WHAT YOU SHOULD DO. Your task is to restate word for word the lines in the material below, from the one with "Moving is one of the" up to and including the one with "tone of a room.". Do not carry over the pictures.

RECORDS SHOWN.
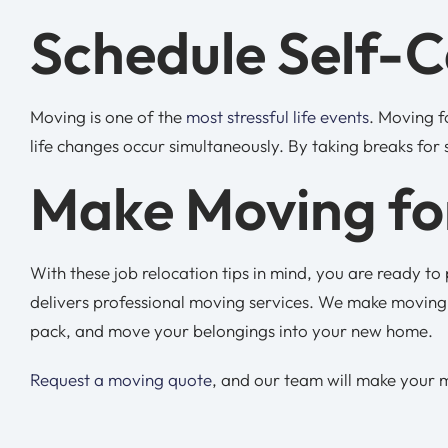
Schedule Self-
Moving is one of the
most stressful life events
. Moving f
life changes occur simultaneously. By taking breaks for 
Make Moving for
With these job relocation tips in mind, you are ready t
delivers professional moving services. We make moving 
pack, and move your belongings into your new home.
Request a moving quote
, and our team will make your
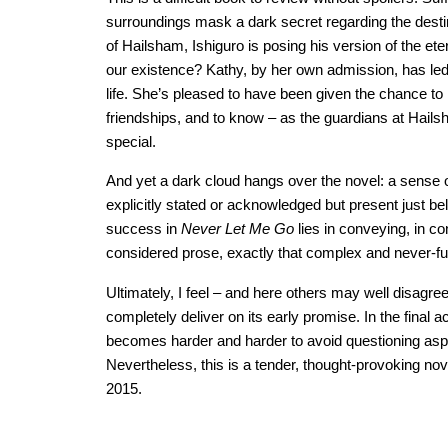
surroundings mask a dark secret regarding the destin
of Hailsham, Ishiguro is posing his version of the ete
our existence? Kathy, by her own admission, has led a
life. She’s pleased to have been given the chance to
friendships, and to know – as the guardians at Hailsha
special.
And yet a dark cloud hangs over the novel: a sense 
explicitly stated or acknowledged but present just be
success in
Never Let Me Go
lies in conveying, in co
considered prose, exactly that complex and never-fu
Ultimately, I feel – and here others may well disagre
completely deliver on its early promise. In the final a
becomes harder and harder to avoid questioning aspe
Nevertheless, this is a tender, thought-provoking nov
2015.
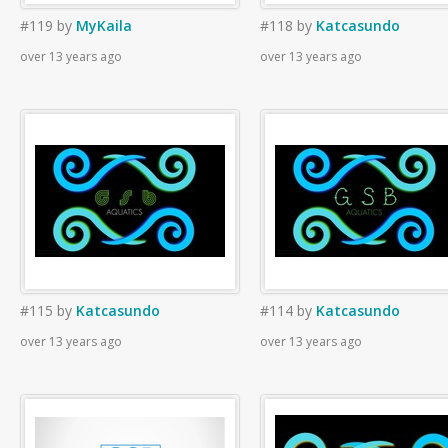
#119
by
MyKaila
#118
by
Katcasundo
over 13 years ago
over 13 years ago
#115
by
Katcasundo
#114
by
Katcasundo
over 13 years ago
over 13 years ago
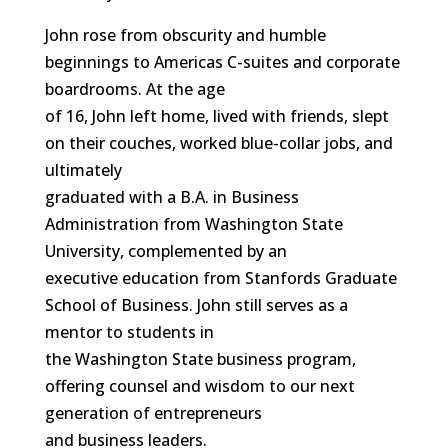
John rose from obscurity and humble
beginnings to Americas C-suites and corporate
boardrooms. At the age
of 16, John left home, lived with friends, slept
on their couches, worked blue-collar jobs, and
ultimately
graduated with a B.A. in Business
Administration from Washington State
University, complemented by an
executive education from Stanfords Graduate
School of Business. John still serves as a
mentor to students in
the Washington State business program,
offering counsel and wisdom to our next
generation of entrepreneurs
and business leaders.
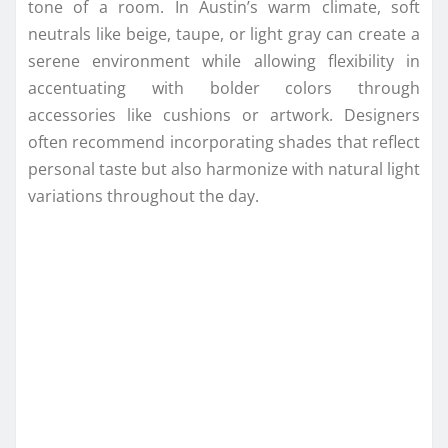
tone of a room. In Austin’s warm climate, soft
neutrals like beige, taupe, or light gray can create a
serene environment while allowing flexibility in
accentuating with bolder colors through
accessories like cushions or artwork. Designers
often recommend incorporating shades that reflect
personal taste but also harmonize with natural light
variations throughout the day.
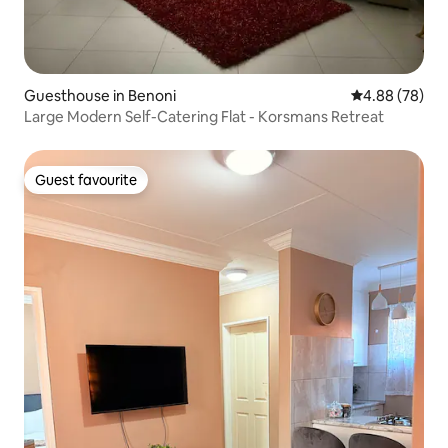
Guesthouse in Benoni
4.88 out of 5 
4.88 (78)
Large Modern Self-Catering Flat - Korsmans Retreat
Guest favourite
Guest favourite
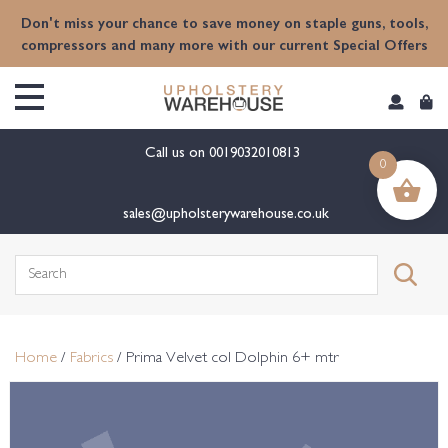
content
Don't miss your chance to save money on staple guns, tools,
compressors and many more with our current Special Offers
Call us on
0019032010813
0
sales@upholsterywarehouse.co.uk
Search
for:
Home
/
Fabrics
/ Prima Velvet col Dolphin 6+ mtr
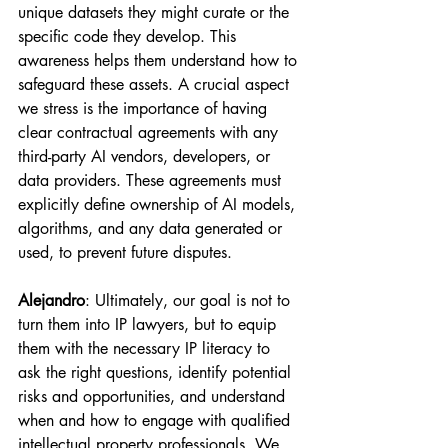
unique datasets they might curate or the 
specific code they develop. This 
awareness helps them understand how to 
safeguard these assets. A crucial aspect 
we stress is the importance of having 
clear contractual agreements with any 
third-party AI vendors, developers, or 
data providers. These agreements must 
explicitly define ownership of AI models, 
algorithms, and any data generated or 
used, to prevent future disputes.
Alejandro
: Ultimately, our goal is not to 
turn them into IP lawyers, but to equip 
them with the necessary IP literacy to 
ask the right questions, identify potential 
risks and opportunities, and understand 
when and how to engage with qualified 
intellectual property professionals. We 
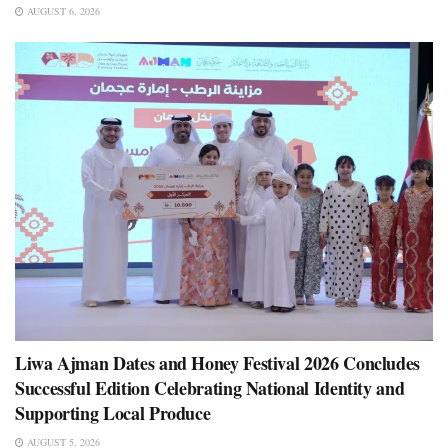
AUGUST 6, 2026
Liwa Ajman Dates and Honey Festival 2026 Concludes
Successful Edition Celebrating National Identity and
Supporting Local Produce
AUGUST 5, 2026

YOUR RESPONSE.
Moving is one of the
most stressful life events
. Moving f
life changes occur simultaneously. By taking breaks for 
Make Moving for
With these job relocation tips in mind, you are ready t
delivers professional moving services. We make moving 
pack, and move your belongings into your new home.
Request a moving quote
, and our team will make your
surroundings mask a dark secret regarding the destin
of Hailsham, Ishiguro is posing his version of the ete
our existence? Kathy, by her own admission, has led a
life. She’s pleased to have been given the chance to
friendships, and to know – as the guardians at Hailsha
special.
And yet a dark cloud hangs over the novel: a sense 
explicitly stated or acknowledged but present just be
success in
Never Let Me Go
lies in conveying, in co
considered prose, exactly that complex and never-fu
Ultimately, I feel – and here others may well disagre
completely deliver on its early promise. In the final a
becomes harder and harder to avoid questioning aspe
Nevertheless, this is a tender, thought-provoking nov
2015.
#119
by
MyKaila
#118
by
Katcasundo
over 13 years ago
over 13 years ago
#115
by
Katcasundo
#114
by
Katcasundo
over 13 years ago
over 13 years ago
John rose from obscurity and humble
beginnings to Americas C-suites and corporate
boardrooms. At the age
of 16, John left home, lived with friends, slept
on their couches, worked blue-collar jobs, and
ultimately
graduated with a B.A. in Business
Administration from Washington State
University, complemented by an
executive education from Stanfords Graduate
School of Business. John still serves as a
mentor to students in
the Washington State business program,
offering counsel and wisdom to our next
generation of entrepreneurs
and business leaders.
tone of a room. In Austin’s warm climate, soft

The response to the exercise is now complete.